男装したら数日でバレて、国王陛下に溺愛されています
ミシェルは急いで身体を起こし、シャツで露出を隠す。パスカルに乗られていた足が痺れたようにジンジンしている。


「……あなたの目的とはなんですか?」


パスカルは開いていた窓の観音扉を閉めて振り返る。人間味を感じさせない表情のパスカルにミシェルの心臓が跳ねる。


「国王陛下を殺せ」
 

冷たい声色だった。ミシェルは信じられない言葉に凍りついた。


「女だとクロードに知られれば、お前は一生牢獄か首をはねられるだろう。私は王位継承第二位だ。クロードが死んだあかつきには莫大な報酬をやろう。
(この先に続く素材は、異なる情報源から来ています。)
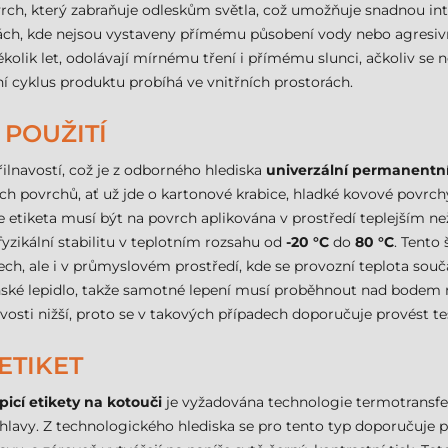
ch, který zabraňuje odleskům světla, což umožňuje snadnou inte
ách, kde nejsou vystaveny přímému působení vody nebo agresivn
ěkolik let, odolávají mírnému tření i přímému slunci, ačkoliv se
ní cyklus produktu probíhá ve vnitřních prostorách.
 POUŽITÍ
ilnavostí, což je z odborného hlediska
univerzální permanentní
ých povrchů, ať už jde o kartonové krabice, hladké kovové povrch
e etiketa musí být na povrch aplikována v prostředí teplejším ne
fyzikální stabilitu v teplotním rozsahu od
-20 °C
do
80 °C
. Tento
, ale i v průmyslovém prostředí, kde se provozní teplota součá
enské lepidlo, takže samotné lepení musí proběhnout nad bodem 
osti nižší, proto se v takových případech doporučuje provést te
ETIKET
cí etikety na kotouči
je vyžadována technologie termotransfer
hlavy. Z technologického hlediska se pro tento typ doporučuje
私の側室になりたければしてやる」

「な、なにを言っているんですか! 陛下を殺すことなど出来ません!」
 

ミシェルは大きく左右に首を振る。


「クックッ、ならばクロードを欺いたお前の祖父も死ぬまで牢獄、もしくは首切りだな」
 

ミシェルの心臓が鷲掴みにされたように痛んだ。


「そんな……祖父は関係ありません!」

「関係ない? お前をここに連れてきた張本人だろう? どういうつもりで侍従見習いをしている? そんなことはどうでもいいが」
 
ミシェルは身体の血がすべて下に移動する感覚に襲われた。


(どうしよう……)


「侍従見習いならばクロードが口にするものに毒を入れるのも簡単だろう」
 

パスカルはポケットから小さな小瓶を出した。